After a beat, he swallows and takes hold of the back of a chair. "I'll be working."

"Eat something. Shower. Sleep if you can. You'll think better."

I don't think he's going to listen to me, but if I'm lucky he'll do one out of three.

Mira clasps both of her hands in front of her. "We need to do something."

I can tell the shades feel my alarm through our connection. I wish I could communicate with them in actual words. They're all together, which is a relief. Even Saturn, who usually is out prowling.
 

I open the door to the conference room, half-expecting to see a crowd of angry Mediators with swords and torches, but the corridor is empty.
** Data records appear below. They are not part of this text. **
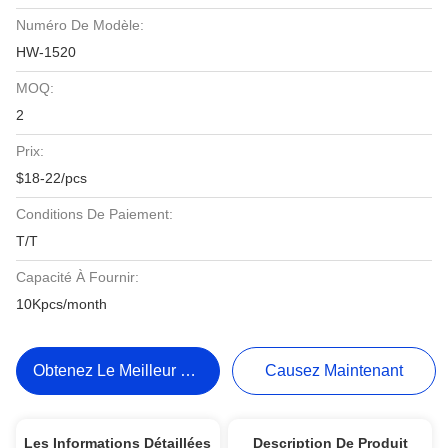
Numéro De Modèle:
HW-1520
MOQ:
2
Prix:
$18-22/pcs
Conditions De Paiement:
T/T
Capacité À Fournir:
10Kpcs/month
Obtenez Le Meilleur Prix
Causez Maintenant
Les Informations Détaillées
Description De Produit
Which doesn't mean no one heard us.

As we hurry toward where the shades are gathered, I can't help feeling like we may already be too late.
 

"What's wrong?" Carrick greets me at the door. They're in a large room with two doors, which makes some of the heavy cold dissipate, knowing at least there are two exits.
 

I don't have time to mince words. It won't do them any favors. The eyes of my shade family all look at me, earnest and anxious. Evis, Jax, Saturn, Mason, Sol, Luna, Miles, Carrick.
 

"Gryfflet discovered that the new batches of shades are what allowed the hellkin to gain a foothold. Apparently they're enough demon to anchor the demons to this plane." I don't have time to stop for reactions. "He was hasty with his warding of the door. Someone could have overheard him telling us."

"We need to go then," Mason says, and Saturn's nodding already.
 

Sol and Luna's minds are both full of shame and terror.